La France a en effet fortement réduit le coût du travail au Smic tout en maintenant un revenu disponible élevé pour les bas salaires. Ce système a combiné allègements généraux (77 Md€ en 2024) et transferts sociaux orientés vers les bas salaires.
Si les effets sur l’emploi sont avérés, cette stratégie a favorisé l’emploi à bas salaire et incidemment conduit à des taux marginaux implicites trop élevés : pour augmenter de 100 € le revenu disponible d’un travailleur sous le salaire médian, l'employeur doit supporter un coût salarial supplémentaire compris entre 300 et 400 €. Ce mécanisme freine la progression des salaires dans une zone où se concentre une grande partie de l’emploi (« effet de pente »).
Les méta-analyses internationales suggèrent que les effets des allègements sur l’emploi, importants dans les années 1990 (fort chômage, coût du Smic élevé), sont aujourd’hui plus faibles.
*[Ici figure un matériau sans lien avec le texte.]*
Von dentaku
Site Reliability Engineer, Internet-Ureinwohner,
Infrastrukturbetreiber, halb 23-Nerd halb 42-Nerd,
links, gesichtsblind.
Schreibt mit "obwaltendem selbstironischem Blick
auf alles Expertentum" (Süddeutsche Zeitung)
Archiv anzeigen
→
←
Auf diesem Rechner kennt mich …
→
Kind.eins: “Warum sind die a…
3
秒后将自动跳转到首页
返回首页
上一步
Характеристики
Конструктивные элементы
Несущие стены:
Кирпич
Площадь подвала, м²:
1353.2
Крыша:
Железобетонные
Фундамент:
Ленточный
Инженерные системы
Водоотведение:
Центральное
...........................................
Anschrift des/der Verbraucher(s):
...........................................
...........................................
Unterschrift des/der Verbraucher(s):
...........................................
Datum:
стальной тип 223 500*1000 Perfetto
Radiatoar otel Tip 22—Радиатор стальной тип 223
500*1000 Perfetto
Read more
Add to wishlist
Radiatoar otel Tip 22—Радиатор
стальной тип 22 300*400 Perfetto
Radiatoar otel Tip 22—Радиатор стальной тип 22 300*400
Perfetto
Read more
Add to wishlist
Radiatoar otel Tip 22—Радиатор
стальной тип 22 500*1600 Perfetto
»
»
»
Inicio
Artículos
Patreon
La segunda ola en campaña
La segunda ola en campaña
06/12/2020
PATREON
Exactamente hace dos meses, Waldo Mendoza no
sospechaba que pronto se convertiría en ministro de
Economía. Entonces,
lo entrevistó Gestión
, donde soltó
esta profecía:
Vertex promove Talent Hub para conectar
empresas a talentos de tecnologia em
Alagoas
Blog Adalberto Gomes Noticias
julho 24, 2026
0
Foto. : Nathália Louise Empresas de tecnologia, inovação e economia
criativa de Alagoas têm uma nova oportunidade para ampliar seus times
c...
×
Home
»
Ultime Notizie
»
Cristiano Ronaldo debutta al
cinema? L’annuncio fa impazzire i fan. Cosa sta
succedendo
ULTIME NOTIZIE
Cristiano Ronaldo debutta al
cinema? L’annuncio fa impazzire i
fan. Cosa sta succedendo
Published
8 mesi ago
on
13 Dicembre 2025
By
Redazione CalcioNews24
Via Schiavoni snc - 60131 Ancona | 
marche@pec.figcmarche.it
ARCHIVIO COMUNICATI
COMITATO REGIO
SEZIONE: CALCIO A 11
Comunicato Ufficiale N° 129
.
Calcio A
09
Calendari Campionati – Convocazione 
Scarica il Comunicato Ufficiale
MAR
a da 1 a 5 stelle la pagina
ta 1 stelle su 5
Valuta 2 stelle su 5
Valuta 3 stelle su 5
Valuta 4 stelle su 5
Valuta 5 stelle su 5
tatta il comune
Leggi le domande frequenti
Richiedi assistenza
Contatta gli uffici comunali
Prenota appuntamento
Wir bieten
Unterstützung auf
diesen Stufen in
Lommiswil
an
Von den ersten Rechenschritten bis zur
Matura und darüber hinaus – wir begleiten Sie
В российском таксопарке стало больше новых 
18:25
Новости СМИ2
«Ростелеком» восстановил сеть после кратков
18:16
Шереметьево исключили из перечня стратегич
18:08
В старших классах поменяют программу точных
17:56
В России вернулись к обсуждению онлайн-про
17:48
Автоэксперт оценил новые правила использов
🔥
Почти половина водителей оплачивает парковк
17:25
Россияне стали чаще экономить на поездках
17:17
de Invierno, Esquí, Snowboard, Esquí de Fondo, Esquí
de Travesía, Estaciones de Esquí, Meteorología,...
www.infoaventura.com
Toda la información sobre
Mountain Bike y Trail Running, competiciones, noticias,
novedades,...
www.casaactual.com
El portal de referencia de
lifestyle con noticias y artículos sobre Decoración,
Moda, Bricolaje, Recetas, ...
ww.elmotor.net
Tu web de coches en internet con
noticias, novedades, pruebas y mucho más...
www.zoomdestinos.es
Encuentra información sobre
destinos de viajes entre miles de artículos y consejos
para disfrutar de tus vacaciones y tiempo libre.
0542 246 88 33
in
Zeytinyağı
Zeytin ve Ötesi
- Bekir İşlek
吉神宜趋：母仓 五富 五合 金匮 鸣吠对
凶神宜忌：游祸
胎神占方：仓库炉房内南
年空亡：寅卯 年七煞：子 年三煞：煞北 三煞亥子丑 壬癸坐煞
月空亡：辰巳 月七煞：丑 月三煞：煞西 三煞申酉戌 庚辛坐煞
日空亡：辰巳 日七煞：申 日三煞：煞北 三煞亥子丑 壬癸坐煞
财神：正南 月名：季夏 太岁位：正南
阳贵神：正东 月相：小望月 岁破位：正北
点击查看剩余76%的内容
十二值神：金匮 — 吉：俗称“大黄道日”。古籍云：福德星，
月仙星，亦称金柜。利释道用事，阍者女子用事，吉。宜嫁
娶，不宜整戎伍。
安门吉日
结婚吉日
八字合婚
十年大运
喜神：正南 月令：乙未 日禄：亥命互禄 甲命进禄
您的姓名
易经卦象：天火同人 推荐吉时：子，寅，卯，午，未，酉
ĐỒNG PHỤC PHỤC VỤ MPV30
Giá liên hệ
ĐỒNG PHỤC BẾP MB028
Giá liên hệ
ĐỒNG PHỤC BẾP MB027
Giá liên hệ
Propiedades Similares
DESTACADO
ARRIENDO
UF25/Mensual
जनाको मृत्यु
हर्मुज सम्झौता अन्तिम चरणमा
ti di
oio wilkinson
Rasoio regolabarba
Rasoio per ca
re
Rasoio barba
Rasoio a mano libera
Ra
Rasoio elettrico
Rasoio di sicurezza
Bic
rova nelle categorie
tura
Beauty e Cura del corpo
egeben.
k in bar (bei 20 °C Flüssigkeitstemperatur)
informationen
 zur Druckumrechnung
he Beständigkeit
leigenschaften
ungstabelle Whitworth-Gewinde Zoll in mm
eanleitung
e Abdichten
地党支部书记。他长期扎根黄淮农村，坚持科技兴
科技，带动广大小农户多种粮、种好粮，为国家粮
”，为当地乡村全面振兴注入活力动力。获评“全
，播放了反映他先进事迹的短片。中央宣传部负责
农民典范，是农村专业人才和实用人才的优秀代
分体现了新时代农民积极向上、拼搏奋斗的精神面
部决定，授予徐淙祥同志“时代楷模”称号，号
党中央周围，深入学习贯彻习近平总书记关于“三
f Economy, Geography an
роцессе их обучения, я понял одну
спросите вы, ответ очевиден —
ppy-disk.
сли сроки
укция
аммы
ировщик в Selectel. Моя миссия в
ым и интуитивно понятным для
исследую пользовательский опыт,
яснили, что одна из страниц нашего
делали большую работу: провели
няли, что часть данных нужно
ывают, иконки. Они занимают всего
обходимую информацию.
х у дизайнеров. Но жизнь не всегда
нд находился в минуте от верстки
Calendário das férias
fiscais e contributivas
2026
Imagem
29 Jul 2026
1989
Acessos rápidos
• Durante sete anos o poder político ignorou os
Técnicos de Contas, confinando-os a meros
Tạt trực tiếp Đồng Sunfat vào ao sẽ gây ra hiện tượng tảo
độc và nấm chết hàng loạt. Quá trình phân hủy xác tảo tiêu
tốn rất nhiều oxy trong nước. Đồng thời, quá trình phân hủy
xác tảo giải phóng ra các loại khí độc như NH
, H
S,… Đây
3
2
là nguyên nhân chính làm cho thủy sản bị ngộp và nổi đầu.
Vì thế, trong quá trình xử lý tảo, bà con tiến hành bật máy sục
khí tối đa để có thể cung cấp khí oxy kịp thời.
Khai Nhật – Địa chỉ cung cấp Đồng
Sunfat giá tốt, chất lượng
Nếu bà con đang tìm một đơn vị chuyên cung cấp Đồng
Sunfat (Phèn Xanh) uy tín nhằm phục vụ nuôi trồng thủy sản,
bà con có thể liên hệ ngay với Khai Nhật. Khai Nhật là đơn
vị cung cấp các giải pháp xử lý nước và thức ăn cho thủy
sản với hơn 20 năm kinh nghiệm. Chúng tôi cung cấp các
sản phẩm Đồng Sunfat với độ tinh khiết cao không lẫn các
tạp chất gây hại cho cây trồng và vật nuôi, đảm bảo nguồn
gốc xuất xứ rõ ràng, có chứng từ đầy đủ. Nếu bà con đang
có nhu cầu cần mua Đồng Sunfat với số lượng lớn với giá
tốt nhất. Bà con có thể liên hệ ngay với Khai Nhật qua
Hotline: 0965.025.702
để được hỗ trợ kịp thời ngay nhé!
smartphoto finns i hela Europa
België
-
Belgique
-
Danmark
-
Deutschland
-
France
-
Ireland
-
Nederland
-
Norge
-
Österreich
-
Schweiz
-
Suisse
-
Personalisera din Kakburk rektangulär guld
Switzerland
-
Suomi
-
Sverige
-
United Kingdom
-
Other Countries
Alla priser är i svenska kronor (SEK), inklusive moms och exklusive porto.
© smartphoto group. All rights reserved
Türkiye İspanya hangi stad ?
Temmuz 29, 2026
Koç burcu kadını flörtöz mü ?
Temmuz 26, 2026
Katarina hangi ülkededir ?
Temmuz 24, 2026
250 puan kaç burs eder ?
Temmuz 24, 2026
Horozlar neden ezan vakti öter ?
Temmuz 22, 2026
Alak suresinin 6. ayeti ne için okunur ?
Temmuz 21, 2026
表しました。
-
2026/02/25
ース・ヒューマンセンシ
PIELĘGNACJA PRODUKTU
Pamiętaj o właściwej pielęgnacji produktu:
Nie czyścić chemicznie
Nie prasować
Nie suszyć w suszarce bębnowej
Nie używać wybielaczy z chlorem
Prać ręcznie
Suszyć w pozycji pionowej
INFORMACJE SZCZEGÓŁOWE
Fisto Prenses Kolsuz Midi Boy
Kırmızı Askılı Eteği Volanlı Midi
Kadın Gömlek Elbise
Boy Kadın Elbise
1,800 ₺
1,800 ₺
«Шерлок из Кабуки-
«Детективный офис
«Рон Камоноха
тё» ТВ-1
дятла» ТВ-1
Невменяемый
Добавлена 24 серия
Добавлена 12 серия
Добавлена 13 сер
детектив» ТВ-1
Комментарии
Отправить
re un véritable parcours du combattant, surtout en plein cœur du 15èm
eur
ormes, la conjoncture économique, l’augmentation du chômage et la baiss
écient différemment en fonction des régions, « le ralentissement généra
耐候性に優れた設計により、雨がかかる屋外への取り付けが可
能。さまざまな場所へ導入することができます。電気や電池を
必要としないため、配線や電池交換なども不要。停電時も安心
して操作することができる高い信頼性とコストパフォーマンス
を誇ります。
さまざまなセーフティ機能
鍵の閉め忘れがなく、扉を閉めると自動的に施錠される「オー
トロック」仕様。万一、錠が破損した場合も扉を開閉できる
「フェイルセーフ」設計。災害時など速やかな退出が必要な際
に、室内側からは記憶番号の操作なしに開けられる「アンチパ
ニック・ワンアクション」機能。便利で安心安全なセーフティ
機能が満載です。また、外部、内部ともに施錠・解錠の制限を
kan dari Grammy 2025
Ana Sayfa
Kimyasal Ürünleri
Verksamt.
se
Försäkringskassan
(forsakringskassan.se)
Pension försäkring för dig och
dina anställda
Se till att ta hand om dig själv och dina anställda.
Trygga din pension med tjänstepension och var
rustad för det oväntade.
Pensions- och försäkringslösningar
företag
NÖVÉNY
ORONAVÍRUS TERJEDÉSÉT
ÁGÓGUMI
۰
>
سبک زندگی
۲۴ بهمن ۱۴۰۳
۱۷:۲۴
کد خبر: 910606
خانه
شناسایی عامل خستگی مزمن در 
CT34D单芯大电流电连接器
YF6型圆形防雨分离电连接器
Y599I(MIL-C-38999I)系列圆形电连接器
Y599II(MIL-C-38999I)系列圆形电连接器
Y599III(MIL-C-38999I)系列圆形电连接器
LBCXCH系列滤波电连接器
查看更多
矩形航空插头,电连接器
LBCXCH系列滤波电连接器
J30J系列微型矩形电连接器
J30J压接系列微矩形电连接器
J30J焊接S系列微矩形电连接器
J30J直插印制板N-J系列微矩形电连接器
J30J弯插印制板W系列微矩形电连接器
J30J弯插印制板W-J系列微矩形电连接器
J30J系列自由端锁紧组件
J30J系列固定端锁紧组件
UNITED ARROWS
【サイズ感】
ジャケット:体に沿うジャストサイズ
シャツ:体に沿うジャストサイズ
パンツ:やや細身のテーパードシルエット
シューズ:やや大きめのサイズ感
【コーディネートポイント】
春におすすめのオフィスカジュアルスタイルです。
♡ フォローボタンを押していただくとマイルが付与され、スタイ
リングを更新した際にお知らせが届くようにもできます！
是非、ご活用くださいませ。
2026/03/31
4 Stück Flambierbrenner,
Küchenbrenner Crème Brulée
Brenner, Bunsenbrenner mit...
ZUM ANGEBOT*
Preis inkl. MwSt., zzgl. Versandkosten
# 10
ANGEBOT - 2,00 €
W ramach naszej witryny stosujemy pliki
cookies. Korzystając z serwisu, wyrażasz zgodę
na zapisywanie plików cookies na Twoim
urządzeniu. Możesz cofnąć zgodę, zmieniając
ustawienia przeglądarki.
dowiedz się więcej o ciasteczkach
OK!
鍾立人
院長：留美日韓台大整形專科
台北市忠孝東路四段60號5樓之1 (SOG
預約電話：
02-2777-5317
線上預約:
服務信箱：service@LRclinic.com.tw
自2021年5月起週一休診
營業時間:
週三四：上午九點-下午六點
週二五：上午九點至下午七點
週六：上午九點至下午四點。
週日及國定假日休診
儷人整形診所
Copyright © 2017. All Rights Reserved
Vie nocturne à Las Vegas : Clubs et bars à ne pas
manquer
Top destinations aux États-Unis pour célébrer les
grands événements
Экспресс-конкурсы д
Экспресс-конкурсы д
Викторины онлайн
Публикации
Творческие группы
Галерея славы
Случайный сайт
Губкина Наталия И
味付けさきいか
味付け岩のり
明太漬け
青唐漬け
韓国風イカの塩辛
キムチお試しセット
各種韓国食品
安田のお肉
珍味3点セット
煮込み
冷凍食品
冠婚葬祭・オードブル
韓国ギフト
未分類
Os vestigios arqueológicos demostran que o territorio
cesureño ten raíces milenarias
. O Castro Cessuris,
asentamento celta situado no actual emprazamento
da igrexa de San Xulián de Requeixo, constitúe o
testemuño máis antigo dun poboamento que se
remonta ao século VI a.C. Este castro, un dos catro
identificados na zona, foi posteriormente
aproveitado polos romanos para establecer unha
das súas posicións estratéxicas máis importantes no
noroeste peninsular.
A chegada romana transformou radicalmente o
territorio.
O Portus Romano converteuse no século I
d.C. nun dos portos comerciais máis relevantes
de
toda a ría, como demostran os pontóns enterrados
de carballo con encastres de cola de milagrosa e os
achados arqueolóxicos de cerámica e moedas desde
Ils restent forts pour les bas salaires, les jeunes et en période de conjoncture dégradée. Les difficultés d’accès à l’emploi sont d’ailleurs concentrées sur les jeunes et les seniors...
Le Conseil d’analyse économique réalise, en toute indépendance, des analyses économiques pour le gouvernement et les rend publiques. Il est composé d'économistes universitaires et de chercheurs reconnus pour leurs travaux en économie, de sensibilités diverses...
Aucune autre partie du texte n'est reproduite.